Task to carry out:
Output, exactly as written, the lines of the data below from the one containing "mellitus, which may" to the end.

-- Data extracts follows --

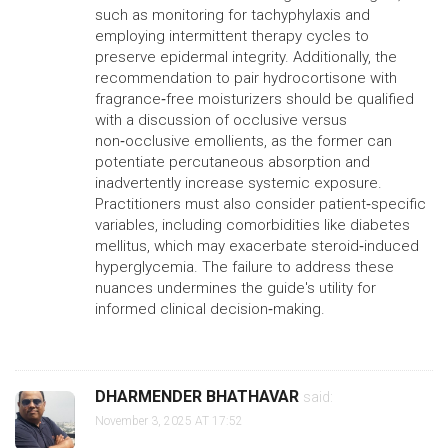
such as monitoring for tachyphylaxis and
employing intermittent therapy cycles to
preserve epidermal integrity. Additionally, the
recommendation to pair hydrocortisone with
fragrance‑free moisturizers should be qualified
with a discussion of occlusive versus
non‑occlusive emollients, as the former can
potentiate percutaneous absorption and
inadvertently increase systemic exposure.
Practitioners must also consider patient‑specific
variables, including comorbidities like diabetes
mellitus, which may exacerbate steroid‑induced
hyperglycemia. The failure to address these
nuances undermines the guide's utility for
informed clinical decision‑making.
DHARMENDER BHATHAVAR
said:
November 3, 2025 AT 17:52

-- Data extracts concluded --

Answer for this exercise:
mellitus, which may exacerbate steroid‑induced
hyperglycemia. The failure to address these
nuances undermines the guide's utility for
informed clinical decision‑making.
DHARMENDER BHATHAVAR
said:
November 3, 2025 AT 17:52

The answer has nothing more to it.